Task details
Find "Image attached. segment" in the records that follow; print that line and each subsequent line through the last one, verbatim and with nothing added.

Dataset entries
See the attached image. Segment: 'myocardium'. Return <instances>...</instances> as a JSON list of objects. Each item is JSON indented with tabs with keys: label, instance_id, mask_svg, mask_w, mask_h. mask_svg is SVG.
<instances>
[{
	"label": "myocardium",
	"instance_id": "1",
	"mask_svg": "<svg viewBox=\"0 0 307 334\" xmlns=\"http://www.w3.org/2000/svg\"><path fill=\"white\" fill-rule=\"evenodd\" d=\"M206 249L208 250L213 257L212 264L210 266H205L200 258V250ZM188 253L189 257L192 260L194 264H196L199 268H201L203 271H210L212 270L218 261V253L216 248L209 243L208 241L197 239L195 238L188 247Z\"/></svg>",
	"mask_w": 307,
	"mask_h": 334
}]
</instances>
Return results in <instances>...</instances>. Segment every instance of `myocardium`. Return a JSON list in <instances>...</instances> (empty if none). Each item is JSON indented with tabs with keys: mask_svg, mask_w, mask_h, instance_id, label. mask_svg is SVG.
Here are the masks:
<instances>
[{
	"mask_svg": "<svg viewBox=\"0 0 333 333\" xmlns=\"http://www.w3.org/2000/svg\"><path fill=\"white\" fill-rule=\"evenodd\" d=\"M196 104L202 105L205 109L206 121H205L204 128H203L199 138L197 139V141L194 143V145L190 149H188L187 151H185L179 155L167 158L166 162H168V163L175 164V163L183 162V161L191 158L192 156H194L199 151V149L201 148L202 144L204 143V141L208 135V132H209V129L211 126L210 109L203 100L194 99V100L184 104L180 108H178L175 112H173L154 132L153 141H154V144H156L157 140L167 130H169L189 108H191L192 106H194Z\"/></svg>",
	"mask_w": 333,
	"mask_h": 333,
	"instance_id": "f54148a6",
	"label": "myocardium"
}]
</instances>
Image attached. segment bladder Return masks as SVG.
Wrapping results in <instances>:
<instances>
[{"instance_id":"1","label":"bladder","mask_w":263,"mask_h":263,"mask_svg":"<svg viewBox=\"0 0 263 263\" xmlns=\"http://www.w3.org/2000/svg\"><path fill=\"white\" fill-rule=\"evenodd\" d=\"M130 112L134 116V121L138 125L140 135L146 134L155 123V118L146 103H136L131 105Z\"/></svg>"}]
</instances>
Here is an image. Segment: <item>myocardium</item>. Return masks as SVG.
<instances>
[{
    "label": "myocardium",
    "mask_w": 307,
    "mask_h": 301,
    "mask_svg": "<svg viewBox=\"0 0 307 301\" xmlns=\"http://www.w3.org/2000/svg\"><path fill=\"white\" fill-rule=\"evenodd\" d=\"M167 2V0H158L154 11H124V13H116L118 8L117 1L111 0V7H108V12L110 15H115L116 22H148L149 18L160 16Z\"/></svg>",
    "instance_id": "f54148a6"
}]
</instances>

Problem solution
Image attached. segment bladder Return masks as SVG.
Wrapping results in <instances>:
<instances>
[{"instance_id":"1","label":"bladder","mask_w":263,"mask_h":263,"mask_svg":"<svg viewBox=\"0 0 263 263\" xmlns=\"http://www.w3.org/2000/svg\"><path fill=\"white\" fill-rule=\"evenodd\" d=\"M130 112L134 116V121L138 125L140 135L146 134L155 123V118L146 103H136L131 105Z\"/></svg>"}]
</instances>
Here is an image. Segment: <item>myocardium</item>. Return masks as SVG.
<instances>
[{
    "label": "myocardium",
    "mask_w": 307,
    "mask_h": 301,
    "mask_svg": "<svg viewBox=\"0 0 307 301\" xmlns=\"http://www.w3.org/2000/svg\"><path fill=\"white\" fill-rule=\"evenodd\" d=\"M167 2V0H158L154 11H124V13H116L118 8L117 1L111 0V7H108V12L110 15H115L116 22H148L149 18L160 16Z\"/></svg>",
    "instance_id": "f54148a6"
}]
</instances>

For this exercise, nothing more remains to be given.